Scan the material below for the string "Administrativo", and copy every line where it shows up.

#### Data for processing

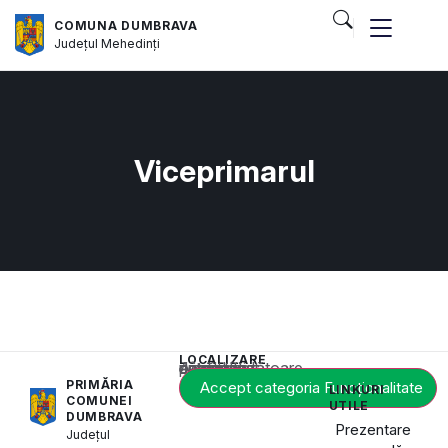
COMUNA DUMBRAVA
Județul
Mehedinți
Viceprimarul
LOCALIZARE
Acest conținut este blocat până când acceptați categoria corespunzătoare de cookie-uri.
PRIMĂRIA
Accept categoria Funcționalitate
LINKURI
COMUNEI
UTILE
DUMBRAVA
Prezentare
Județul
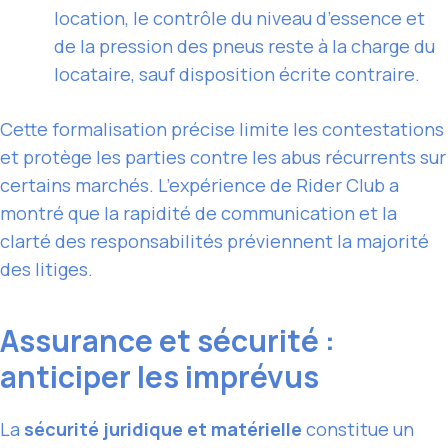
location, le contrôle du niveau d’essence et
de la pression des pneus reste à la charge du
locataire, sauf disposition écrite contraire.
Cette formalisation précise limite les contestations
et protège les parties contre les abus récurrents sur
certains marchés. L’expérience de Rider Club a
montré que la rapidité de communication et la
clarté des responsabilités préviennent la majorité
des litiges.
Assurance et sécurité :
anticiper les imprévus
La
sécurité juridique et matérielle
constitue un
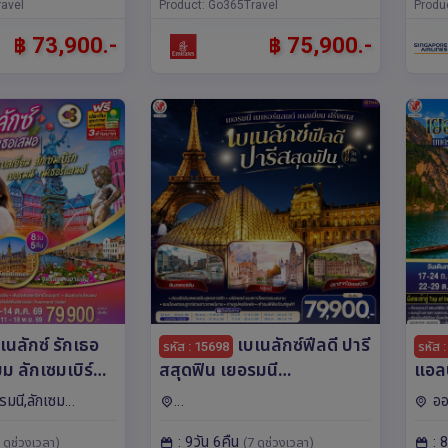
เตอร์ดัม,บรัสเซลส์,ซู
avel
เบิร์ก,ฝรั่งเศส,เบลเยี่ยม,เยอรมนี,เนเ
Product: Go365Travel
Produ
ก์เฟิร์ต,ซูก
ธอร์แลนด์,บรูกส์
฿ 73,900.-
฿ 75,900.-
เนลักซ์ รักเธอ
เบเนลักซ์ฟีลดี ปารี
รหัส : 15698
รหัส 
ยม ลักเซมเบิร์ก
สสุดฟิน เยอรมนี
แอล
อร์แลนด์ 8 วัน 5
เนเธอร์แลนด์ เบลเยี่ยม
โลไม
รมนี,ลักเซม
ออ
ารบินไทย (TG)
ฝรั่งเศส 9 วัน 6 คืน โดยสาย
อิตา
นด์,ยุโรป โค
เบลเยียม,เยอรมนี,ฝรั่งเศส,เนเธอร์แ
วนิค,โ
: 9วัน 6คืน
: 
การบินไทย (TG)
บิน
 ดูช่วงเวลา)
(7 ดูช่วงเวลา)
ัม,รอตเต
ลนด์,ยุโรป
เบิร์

########
#### Data for processing

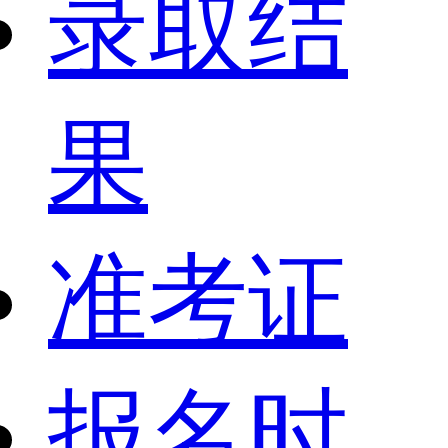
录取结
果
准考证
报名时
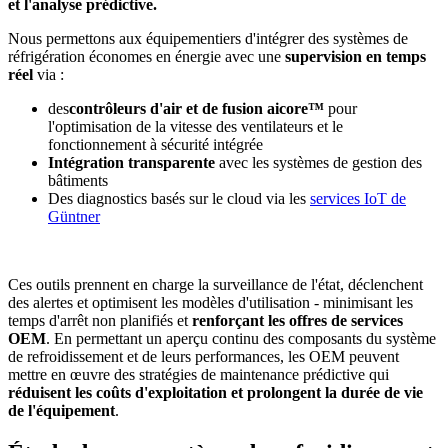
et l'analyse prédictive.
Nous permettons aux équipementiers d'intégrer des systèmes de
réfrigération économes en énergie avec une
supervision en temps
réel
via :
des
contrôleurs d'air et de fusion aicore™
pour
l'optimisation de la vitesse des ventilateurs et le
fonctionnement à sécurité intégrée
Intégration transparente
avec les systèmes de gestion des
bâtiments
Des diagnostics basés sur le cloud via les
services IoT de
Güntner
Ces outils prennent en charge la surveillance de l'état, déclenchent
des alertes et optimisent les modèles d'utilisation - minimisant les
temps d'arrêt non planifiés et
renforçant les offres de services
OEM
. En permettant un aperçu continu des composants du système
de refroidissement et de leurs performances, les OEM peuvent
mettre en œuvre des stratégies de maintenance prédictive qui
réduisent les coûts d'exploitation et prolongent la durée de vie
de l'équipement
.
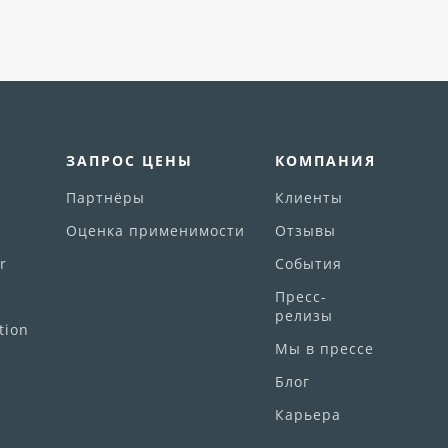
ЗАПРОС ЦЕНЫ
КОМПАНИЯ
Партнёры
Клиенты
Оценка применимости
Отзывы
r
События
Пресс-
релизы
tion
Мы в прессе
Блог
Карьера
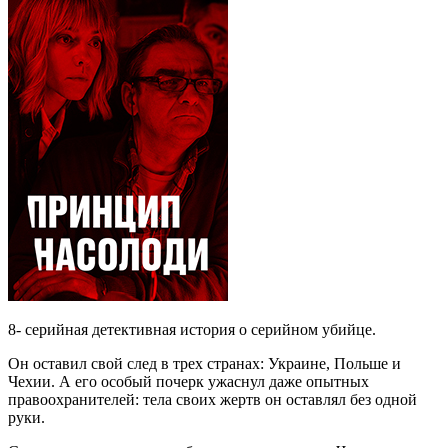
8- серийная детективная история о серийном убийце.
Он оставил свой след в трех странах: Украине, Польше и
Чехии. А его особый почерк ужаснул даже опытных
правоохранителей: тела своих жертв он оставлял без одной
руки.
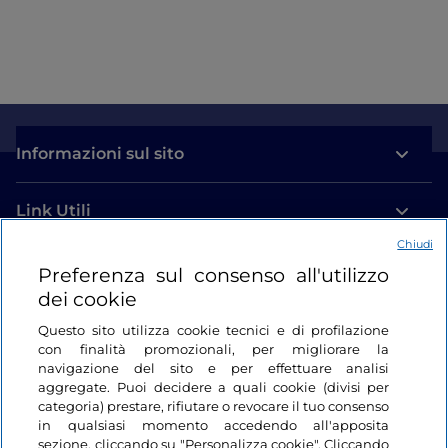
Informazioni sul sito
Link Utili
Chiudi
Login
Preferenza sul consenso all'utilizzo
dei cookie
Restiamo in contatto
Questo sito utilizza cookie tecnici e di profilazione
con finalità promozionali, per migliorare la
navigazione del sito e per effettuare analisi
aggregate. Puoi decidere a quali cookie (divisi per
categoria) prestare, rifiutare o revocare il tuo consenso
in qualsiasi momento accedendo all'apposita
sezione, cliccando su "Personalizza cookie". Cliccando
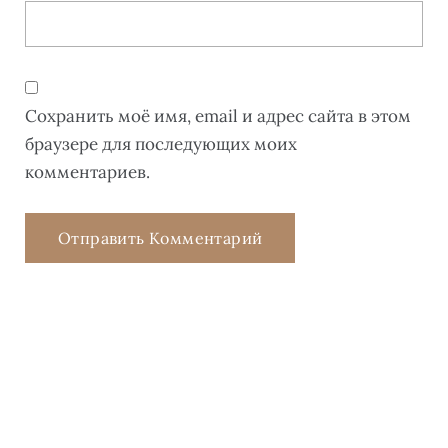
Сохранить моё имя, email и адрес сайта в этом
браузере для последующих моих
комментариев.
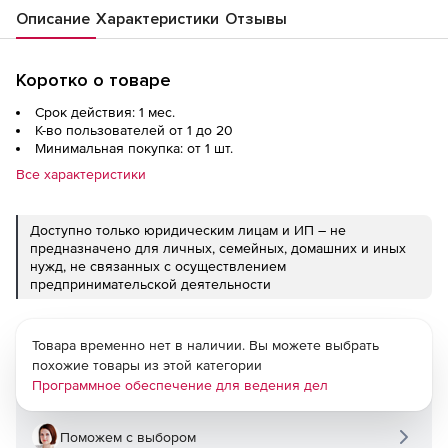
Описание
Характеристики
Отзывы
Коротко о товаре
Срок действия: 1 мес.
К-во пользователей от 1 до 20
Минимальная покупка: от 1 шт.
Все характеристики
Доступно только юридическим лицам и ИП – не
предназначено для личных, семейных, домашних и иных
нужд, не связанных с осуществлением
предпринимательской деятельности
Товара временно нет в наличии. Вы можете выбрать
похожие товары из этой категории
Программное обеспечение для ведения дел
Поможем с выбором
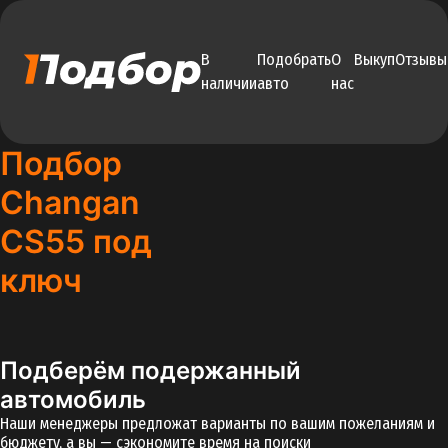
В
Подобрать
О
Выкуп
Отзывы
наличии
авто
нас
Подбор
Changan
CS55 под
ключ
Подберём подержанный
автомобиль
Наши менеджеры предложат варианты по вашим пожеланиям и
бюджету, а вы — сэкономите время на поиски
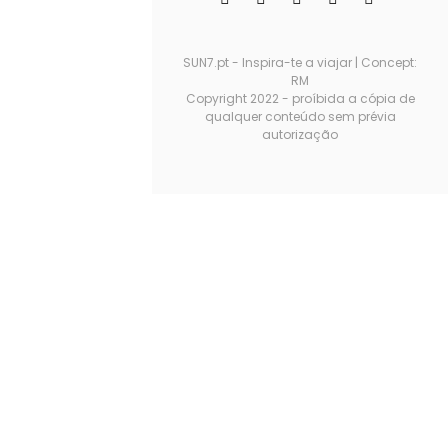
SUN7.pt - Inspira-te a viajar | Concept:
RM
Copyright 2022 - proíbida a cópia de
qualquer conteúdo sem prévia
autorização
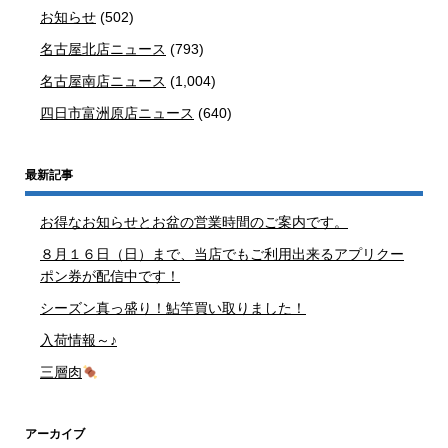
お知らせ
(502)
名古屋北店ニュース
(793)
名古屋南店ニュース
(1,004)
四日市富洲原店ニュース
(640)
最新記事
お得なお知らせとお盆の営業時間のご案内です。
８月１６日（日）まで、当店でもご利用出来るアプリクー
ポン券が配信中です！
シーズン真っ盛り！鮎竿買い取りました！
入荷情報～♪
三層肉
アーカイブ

########
#### Data for processing

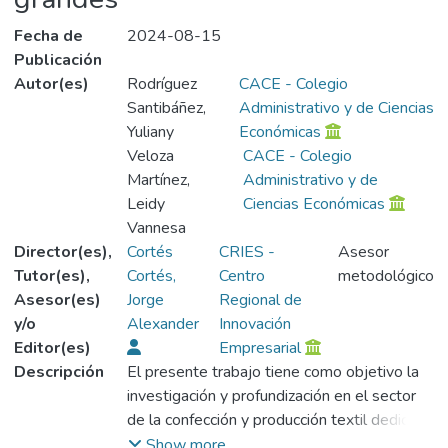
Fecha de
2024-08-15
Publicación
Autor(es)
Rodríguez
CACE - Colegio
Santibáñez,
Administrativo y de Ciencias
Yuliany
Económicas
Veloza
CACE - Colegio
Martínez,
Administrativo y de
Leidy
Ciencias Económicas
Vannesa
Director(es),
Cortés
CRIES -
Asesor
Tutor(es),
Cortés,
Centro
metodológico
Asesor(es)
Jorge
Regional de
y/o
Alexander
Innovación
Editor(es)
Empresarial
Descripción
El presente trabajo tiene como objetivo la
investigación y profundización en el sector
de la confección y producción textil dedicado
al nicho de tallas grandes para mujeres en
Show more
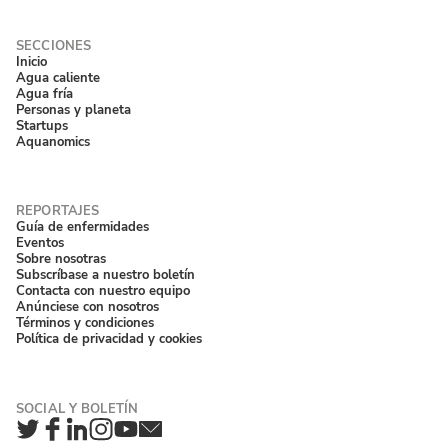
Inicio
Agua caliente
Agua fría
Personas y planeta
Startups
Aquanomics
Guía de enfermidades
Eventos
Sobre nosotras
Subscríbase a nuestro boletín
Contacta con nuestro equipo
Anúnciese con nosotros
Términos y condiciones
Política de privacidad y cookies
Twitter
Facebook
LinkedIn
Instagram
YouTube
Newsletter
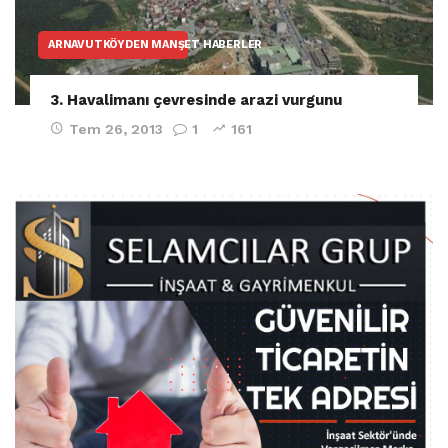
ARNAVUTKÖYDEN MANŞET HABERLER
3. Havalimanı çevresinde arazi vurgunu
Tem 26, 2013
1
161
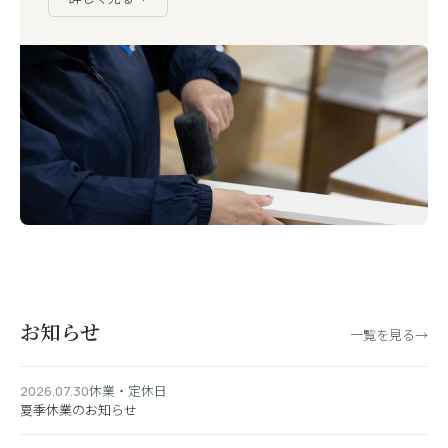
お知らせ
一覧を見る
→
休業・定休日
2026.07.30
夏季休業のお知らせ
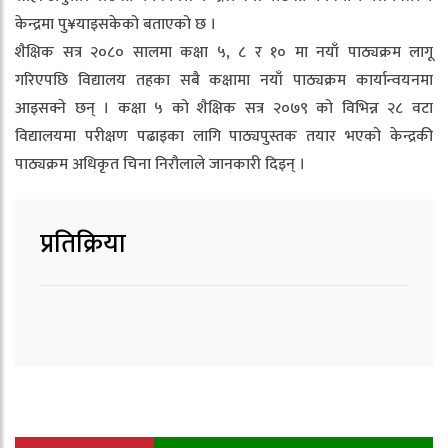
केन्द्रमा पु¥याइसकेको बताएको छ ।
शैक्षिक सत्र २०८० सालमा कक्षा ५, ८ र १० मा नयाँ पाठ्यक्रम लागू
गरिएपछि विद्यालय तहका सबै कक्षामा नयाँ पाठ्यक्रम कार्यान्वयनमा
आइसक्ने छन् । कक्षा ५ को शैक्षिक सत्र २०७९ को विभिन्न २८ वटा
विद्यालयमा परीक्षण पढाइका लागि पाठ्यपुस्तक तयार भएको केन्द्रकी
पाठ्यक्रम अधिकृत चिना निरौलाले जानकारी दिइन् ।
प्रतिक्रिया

########

:: Answer space ::
Administrativo y de Ciencias
Administrativo y de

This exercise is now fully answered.